Page-level text extractions
__________

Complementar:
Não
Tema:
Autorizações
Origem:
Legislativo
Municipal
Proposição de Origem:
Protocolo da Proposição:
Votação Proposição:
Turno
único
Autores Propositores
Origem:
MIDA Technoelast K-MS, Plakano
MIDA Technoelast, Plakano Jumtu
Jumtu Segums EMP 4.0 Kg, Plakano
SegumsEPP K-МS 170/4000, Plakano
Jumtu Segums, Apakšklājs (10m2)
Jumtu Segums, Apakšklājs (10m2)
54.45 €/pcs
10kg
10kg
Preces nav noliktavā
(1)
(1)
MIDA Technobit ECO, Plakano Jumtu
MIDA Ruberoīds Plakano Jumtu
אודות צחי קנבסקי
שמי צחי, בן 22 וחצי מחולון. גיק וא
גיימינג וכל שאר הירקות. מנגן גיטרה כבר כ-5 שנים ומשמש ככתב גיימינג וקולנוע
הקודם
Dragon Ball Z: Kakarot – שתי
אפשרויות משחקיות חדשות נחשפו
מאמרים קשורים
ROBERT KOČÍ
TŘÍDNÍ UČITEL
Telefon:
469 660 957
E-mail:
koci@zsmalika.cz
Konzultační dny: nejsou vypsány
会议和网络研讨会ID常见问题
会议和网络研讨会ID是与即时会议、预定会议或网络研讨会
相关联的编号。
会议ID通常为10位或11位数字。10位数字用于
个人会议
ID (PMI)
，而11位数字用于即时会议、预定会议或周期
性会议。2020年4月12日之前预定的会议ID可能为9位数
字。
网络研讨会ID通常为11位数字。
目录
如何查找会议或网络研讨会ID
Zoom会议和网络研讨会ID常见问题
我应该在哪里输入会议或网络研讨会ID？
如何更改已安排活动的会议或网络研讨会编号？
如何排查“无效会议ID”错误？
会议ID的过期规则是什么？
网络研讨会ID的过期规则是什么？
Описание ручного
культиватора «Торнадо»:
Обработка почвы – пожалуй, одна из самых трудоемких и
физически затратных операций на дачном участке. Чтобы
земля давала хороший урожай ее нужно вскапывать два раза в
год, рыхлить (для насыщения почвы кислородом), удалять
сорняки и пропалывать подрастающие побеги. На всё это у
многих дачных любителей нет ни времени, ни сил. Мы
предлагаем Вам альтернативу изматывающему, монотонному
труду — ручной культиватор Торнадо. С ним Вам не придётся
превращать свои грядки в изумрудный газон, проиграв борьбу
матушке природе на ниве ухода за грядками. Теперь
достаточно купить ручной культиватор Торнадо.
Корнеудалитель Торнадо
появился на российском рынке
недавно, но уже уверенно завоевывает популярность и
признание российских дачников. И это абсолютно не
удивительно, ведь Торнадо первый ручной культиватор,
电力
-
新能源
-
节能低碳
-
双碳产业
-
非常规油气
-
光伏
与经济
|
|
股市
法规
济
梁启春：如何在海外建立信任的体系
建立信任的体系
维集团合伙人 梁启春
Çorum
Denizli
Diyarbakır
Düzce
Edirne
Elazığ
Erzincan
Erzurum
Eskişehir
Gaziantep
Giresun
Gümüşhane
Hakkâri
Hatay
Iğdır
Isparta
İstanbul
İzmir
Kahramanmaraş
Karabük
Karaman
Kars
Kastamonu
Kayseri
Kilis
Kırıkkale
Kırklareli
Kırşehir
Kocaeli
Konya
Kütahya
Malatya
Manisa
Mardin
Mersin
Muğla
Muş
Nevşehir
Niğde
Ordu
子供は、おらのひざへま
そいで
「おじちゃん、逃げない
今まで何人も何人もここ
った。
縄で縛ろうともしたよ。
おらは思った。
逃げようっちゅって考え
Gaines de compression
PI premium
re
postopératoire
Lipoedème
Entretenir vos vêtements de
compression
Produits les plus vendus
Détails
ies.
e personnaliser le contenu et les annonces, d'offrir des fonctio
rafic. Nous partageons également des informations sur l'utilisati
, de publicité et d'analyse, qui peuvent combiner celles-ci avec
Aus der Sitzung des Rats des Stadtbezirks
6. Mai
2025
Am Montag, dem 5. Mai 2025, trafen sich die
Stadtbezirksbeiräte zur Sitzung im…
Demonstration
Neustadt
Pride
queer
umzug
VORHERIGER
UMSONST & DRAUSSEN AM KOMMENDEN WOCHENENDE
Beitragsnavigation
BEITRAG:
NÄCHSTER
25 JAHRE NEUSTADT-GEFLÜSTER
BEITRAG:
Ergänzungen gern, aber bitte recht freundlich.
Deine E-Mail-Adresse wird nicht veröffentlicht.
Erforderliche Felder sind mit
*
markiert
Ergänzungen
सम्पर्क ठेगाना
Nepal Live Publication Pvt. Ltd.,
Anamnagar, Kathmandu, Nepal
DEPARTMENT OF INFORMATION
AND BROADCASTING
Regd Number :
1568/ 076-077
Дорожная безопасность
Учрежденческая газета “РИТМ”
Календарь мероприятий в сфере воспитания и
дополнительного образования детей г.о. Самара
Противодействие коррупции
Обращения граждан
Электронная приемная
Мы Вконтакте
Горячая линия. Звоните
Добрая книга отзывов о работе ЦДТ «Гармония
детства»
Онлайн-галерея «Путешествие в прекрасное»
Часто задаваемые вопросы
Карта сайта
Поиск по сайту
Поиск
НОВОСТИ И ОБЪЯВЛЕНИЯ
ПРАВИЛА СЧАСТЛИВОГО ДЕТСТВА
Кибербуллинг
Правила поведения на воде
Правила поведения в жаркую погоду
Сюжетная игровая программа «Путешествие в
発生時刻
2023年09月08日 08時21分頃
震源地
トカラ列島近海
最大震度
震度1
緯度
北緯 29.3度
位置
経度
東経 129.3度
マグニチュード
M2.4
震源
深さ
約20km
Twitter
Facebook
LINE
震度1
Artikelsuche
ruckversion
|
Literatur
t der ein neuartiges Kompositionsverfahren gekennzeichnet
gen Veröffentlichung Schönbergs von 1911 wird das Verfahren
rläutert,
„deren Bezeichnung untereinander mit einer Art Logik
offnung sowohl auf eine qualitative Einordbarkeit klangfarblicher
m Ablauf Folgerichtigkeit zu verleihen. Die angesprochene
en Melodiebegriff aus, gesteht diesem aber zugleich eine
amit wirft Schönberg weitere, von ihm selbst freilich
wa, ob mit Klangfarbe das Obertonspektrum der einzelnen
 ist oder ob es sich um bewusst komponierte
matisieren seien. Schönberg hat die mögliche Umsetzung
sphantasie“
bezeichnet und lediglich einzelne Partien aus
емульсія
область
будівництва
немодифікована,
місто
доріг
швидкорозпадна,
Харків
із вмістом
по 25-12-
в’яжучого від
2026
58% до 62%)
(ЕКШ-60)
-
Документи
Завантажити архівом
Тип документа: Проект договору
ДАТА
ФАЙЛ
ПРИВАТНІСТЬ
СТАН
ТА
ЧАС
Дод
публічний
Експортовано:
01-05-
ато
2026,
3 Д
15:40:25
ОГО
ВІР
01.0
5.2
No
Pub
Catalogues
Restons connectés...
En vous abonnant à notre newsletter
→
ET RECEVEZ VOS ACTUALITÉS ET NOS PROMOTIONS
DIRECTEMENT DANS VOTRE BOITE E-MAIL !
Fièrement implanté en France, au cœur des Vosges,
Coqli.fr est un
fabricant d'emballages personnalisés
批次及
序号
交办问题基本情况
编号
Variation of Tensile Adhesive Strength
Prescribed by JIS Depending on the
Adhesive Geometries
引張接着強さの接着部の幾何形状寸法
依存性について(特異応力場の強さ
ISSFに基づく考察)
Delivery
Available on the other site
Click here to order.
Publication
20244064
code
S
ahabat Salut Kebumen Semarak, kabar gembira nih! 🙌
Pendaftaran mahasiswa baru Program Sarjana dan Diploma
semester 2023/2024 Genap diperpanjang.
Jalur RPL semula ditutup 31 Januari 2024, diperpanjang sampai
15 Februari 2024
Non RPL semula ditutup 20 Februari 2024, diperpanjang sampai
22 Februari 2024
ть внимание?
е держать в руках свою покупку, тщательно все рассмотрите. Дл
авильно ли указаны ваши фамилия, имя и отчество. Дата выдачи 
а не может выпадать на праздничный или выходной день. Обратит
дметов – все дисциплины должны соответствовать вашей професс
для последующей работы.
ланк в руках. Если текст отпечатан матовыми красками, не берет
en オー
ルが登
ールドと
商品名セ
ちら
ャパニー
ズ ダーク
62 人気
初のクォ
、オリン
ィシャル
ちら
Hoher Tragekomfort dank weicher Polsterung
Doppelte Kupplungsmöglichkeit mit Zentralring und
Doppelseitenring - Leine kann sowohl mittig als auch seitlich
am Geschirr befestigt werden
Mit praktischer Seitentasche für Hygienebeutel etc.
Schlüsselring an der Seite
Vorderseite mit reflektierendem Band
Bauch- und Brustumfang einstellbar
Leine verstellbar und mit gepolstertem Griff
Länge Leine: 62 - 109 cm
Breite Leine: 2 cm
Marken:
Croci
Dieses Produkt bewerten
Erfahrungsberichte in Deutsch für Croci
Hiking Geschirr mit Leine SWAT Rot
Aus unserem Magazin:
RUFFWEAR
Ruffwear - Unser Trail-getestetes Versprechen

__________

▶ Task to complete:
The answer is a bare number: how many lines of the records contain the string "Sitzung"?

▶ Answer to the problem:
2